Start with a demo instead of a slide with your company logo. The first slide should tell people what your company does and the next slide should be about the pain you’re solving or the opportunity you’re presenting. The demo should be so great that you never get to the rest of your presentation.

12. Perfect your pictures

He’s sharing some tried-and-true tips for making better photos:

Shoot horizontal

Guy believes that the world is horizontal and that it is better to have a tight crop.

Light from the front

The more interesting story is always the well-lit person, even though the background may not be as beautiful.

Crop crap constantly

Can’t crop too much.

Optimize dimensions

Canva has optimized sizes for every social media service.

13. Perfect your posts

Some people think that you only do social media after marketing, or that social media is a subset of marketing. This is not the case; social media is marketing. For most small organizations and people, social media is marketing — and that means posts should be perfected.

Embrace the NPR model

NPR runs a yearly fundraising campaign which people put up with because they offer excellent content daily. If you want to utilize social media as a marketing platform, make sure you’re providing value as that’s how you’ll earn points.

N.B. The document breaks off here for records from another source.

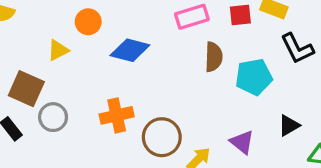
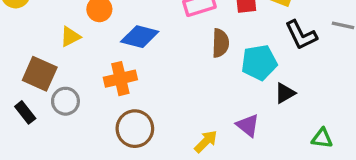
orange cross: (117, 115) -> (120, 79), moved
black triangle: (289, 125) -> (285, 93), moved
brown circle: (162, 137) -> (135, 129), moved

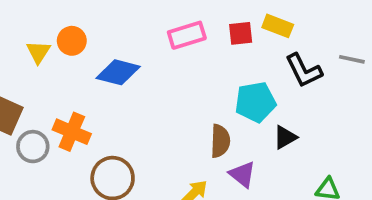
yellow triangle: (70, 37) -> (38, 52), moved, turned -30
brown semicircle: (220, 43) -> (220, 141), moved
orange cross: (120, 79) -> (72, 132), moved, turned 36

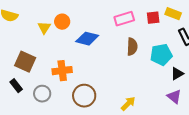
orange cross: (72, 132) -> (62, 71), turned -30
brown semicircle: (220, 141) -> (132, 47), moved
gray circle: (33, 147) -> (42, 94), moved
purple triangle: (242, 174) -> (174, 97), moved

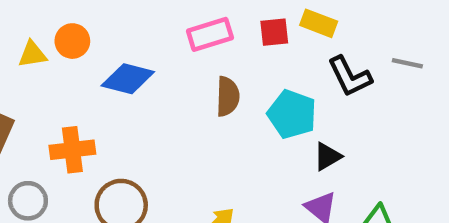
yellow triangle: (44, 28) -> (32, 54), turned 48
cyan pentagon: (161, 55) -> (292, 114), turned 30

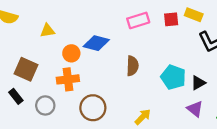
orange circle: (72, 41) -> (71, 53), moved
brown semicircle: (228, 96) -> (133, 66), moved
cyan pentagon: (292, 114) -> (173, 77), moved

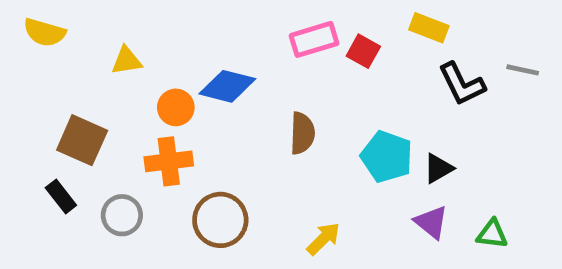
red square: (171, 19) -> (363, 51), moved, turned 35

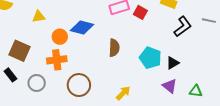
black L-shape: (462, 84) -> (183, 27), turned -100

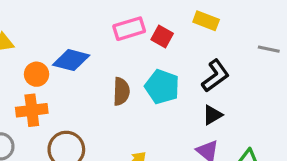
black L-shape: (183, 27) -> (215, 76), moved
cyan pentagon: (150, 58) -> (162, 87), moved

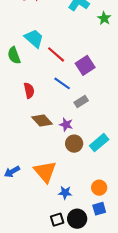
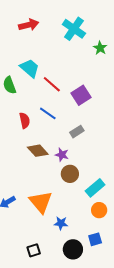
blue line: (62, 83) -> (48, 113), moved
cyan rectangle: (99, 143) -> (95, 188), moved
orange circle: (99, 188) -> (99, 210), moved
black square: (57, 220) -> (34, 250), moved

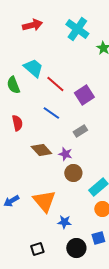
red semicircle: (25, 120) -> (17, 123), moved

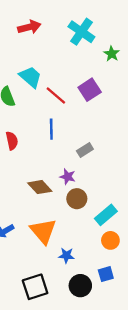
purple square: (84, 95) -> (90, 90), moved
blue line: (51, 113) -> (51, 129), turned 54
brown diamond: (41, 150) -> (40, 187), moved
black square: (37, 249) -> (35, 287), size x1.6

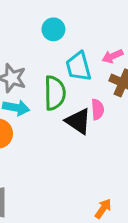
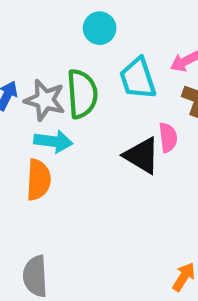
green semicircle: (55, 93) -> (82, 94), moved

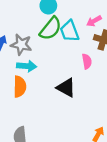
green semicircle: (82, 94) -> (51, 29), moved, turned 45
black triangle: (142, 156) -> (66, 88), moved

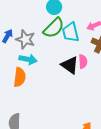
black triangle: (66, 88) -> (70, 65), moved

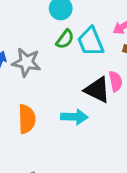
green semicircle: (54, 28) -> (65, 39), size x0.6
cyan arrow: (28, 59) -> (74, 117), moved

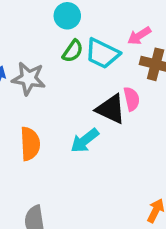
cyan trapezoid: (91, 42) -> (102, 53), turned -40
cyan arrow: (74, 117) -> (85, 141), turned 140

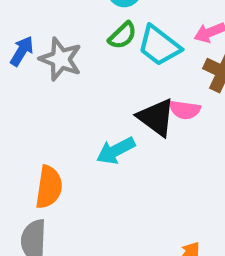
pink semicircle: (132, 99) -> (185, 110), turned 100
orange semicircle: (30, 144) -> (49, 187), moved

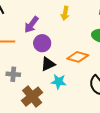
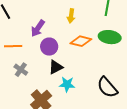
orange diamond: (78, 57) -> (81, 41), moved
gray cross: (13, 74) -> (21, 70), moved, turned 32

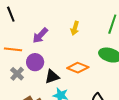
orange diamond: (81, 41) -> (78, 68), moved
purple circle: (49, 47) -> (35, 62), moved

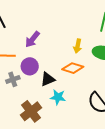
yellow arrow: (75, 28) -> (78, 46), moved
gray cross: (17, 74) -> (13, 79), turned 32

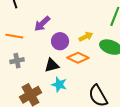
yellow arrow: (78, 46) -> (86, 37), turned -136
purple circle: (30, 66) -> (60, 41), moved

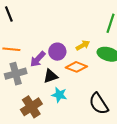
purple arrow: (42, 24) -> (38, 59), moved
gray cross: (17, 61) -> (16, 74), size x1.5

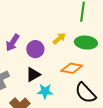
purple arrow: (38, 59) -> (12, 43), moved
orange diamond: (76, 67) -> (72, 68), moved

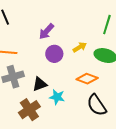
purple arrow: (12, 43) -> (46, 31), moved
black triangle: (33, 75) -> (40, 84), moved

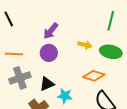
yellow arrow: (80, 47) -> (85, 45), turned 48
purple circle: (54, 54) -> (49, 53), moved

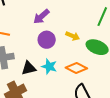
purple circle: (49, 53) -> (47, 40), moved
cyan star: (65, 96) -> (49, 66), moved

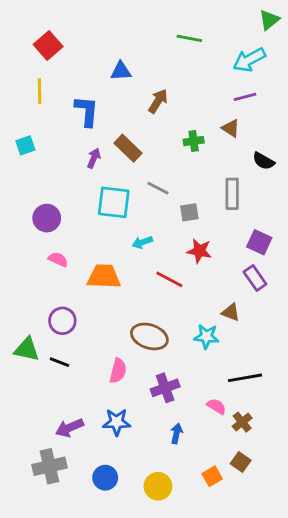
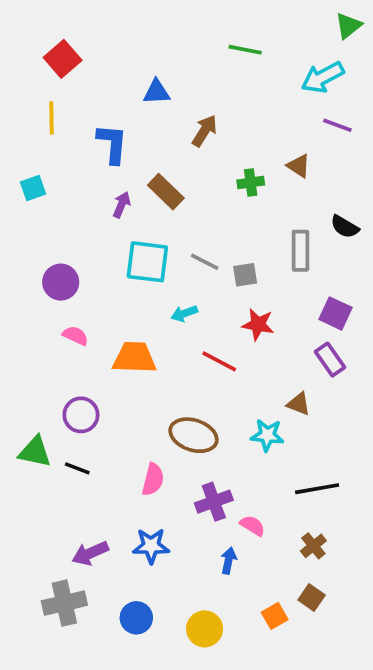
purple line: (245, 97) -> (337, 125), moved, turned 35
black semicircle: (264, 161) -> (345, 227), moved
gray line: (158, 188) -> (205, 262), moved
pink semicircle: (216, 406) -> (253, 526), moved

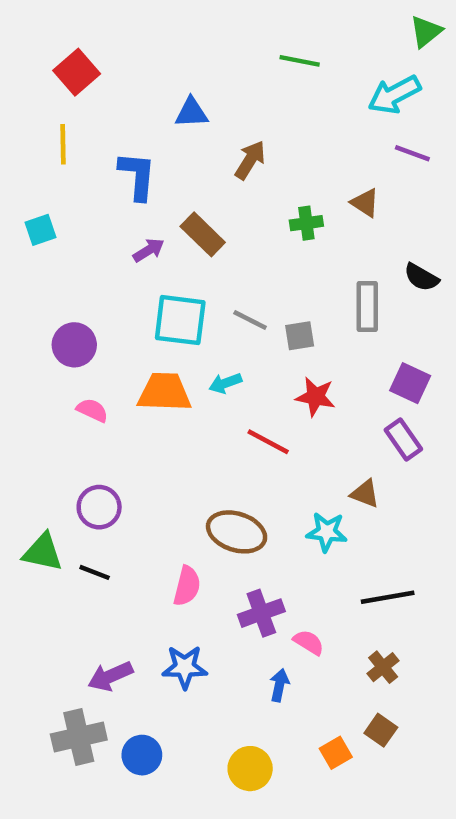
purple arrow: (122, 205) -> (149, 250), turned 35
orange trapezoid: (134, 358) -> (164, 392), moved
blue circle: (136, 618) -> (142, 755), moved

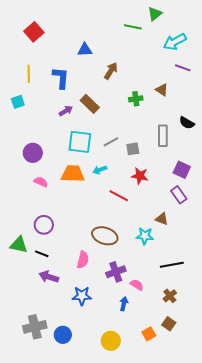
green triangle: (426, 32) -> (155, 14), moved
yellow line: (63, 144) -> (29, 74), moved
gray line: (250, 320) -> (111, 142), turned -56
purple arrow: (110, 676) -> (49, 277), moved, turned 42

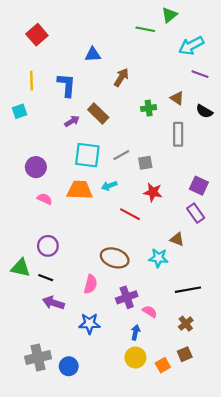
black semicircle: (187, 123) -> (204, 111), moved
gray rectangle: (163, 136) -> (178, 134), moved
brown square: (169, 324) -> (185, 354), turned 32
yellow circle: (111, 341) -> (135, 357), moved

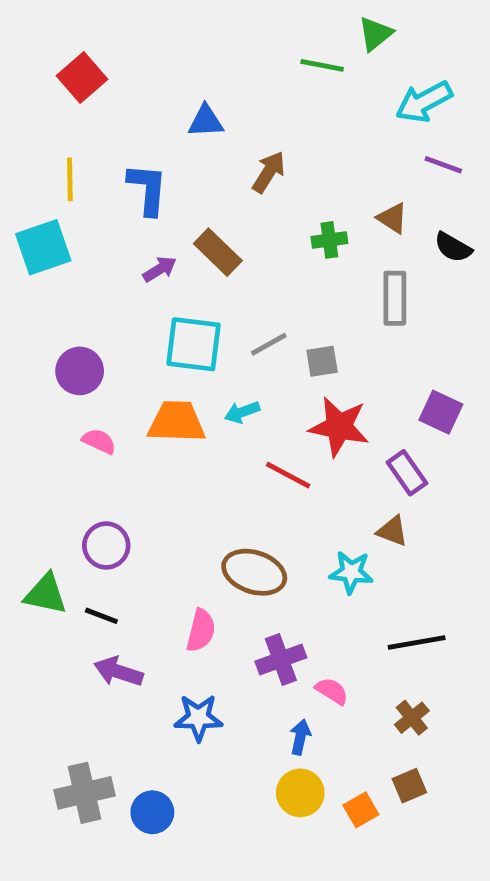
cyan square: (19, 111) -> (43, 247), size x1.6
red star: (153, 192) -> (339, 427), size x1.4
purple rectangle: (196, 213) -> (407, 473), moved

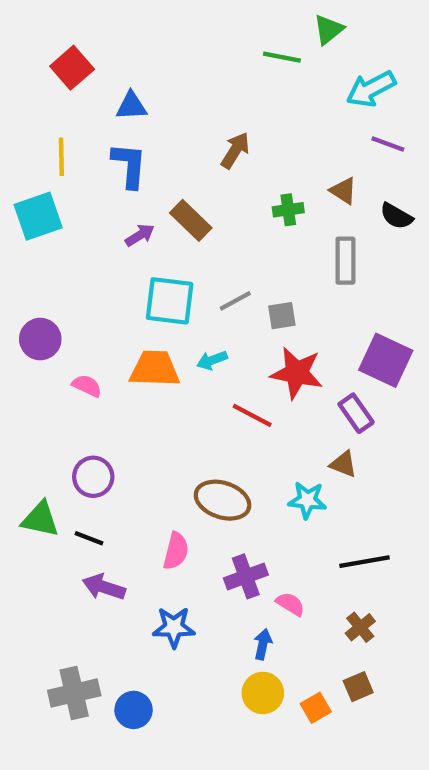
blue triangle: (206, 121) -> (131, 106), moved
purple circle: (80, 371) -> (40, 339), moved
purple square: (441, 412) -> (386, 360), size x1.4

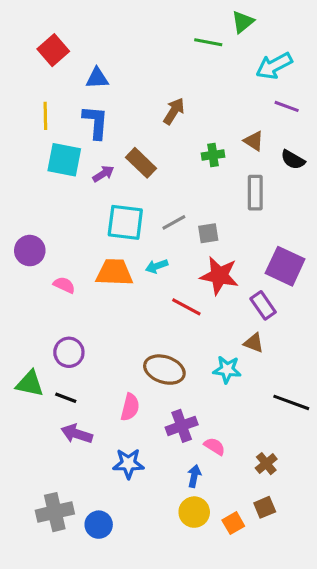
cyan square: (38, 216) -> (64, 160), moved, turned 30
black line: (365, 562) -> (291, 402), moved, turned 30

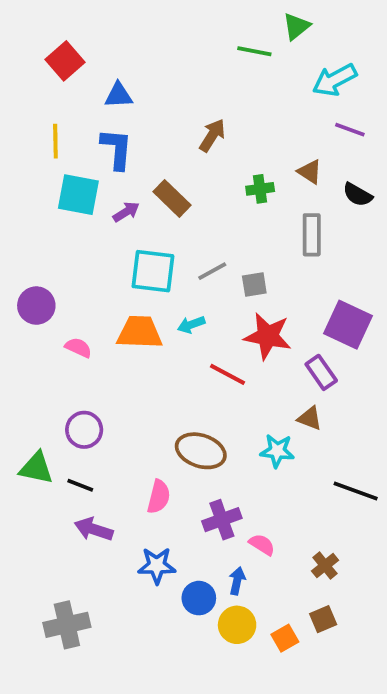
blue circle: (99, 525) -> (199, 598), moved

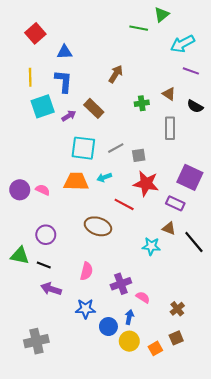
cyan square: (78, 195) -> (43, 106), turned -30
purple circle: (36, 306) -> (20, 190), moved
purple rectangle: (321, 372) -> (175, 203), turned -30
brown ellipse: (201, 451) -> (98, 226), moved
black line: (356, 491) -> (194, 242), moved, turned 30

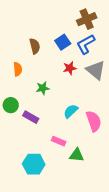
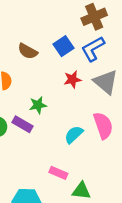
brown semicircle: (35, 46) -> (28, 51), turned 133
purple rectangle: (31, 117) -> (23, 124), moved
pink semicircle: (94, 121) -> (103, 126), moved

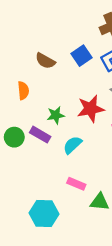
red star: (72, 79) -> (91, 109), moved, size x1.5
cyan semicircle: (74, 134) -> (72, 145), moved

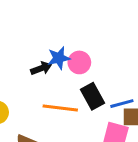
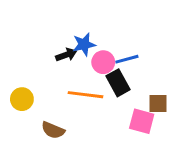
pink circle: (79, 62) -> (103, 62), moved
blue line: (122, 104) -> (127, 59), moved

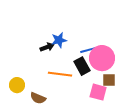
pink circle: (103, 62) -> (102, 58), moved, size x1.6
yellow circle: (22, 99) -> (17, 85), moved

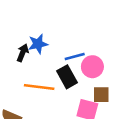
black arrow: (47, 47) -> (23, 53), turned -48
pink circle: (102, 58) -> (92, 67), size x0.7

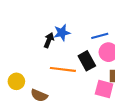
blue line: (75, 57) -> (100, 36), moved

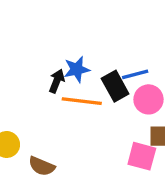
black rectangle: (87, 61) -> (115, 86), moved
orange line: (63, 69) -> (82, 101), moved

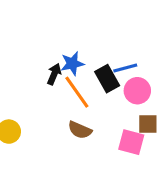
orange line: (82, 101) -> (77, 92), turned 48
brown semicircle: (42, 166) -> (80, 130), moved

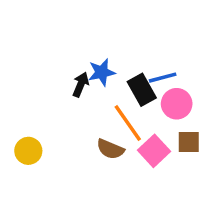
orange line: (77, 92) -> (128, 123), moved
pink square: (131, 142) -> (154, 151), moved, turned 32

Who do you want to serve through your business? Connect with them through social media. As an airline, you could create content like “Here’s how to pack for a weekend getaway.” This is the TSA precheck program.

Pass the reshare test

How many likes and comments you get on a post is much less important than how many people share or retweet it. The latter shows that people are willing to put their reputation on the line for you.

Add graphics

All the engagement metrics double with graphics.

Twitter allows you to tell a story using up to four pictures in a single tweet.

Upload video natively to Facebook

You have extra work because Facebook would rather promote their own content than YouTube’s. Facebook video autoplays when you scroll on it, and the reach of Facebook videos is about three times more than a post of YouTube embedded videos of the same content at the same time.

14. Perfect your frequency

The reason experts say you shouldn’t post multiple times is because it makes you seem like you’re not personally posting, and people will think you’re a spammer. However, Kawasaki ignores this advice, as he has 1.5 million Twitter followers. It would take 300,000 days to get everyone to stop following him.

“What’s the next big thing?”

His answer: “I focus on marketing, not coming up with visionary ideas. I can listen to an idea and tell you if it will be successful or not. If I knew what the next big thing was, I would either be doing it or funding it. And I certainly wouldn’t be sharing that information with this audience.”